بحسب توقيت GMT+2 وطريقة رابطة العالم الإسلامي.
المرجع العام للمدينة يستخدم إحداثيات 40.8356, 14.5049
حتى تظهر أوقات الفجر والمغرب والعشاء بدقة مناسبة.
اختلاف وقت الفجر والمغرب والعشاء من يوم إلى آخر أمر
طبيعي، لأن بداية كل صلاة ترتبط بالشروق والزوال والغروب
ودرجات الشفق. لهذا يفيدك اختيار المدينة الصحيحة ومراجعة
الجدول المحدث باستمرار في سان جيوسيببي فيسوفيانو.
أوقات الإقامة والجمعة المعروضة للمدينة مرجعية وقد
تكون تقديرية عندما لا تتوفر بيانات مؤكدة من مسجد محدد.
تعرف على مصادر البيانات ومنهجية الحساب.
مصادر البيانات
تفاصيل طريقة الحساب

WHAT YOU ARE ASKED TO DO:
Write out only what runs from the line holding "تكون تقديرية عندما" through the last line of the records, exactly as shown.

EXERCISE OUTPUT:
تكون تقديرية عندما لا تتوفر بيانات مؤكدة من مسجد محدد.
تعرف على مصادر البيانات ومنهجية الحساب.
مصادر البيانات
تفاصيل طريقة الحساب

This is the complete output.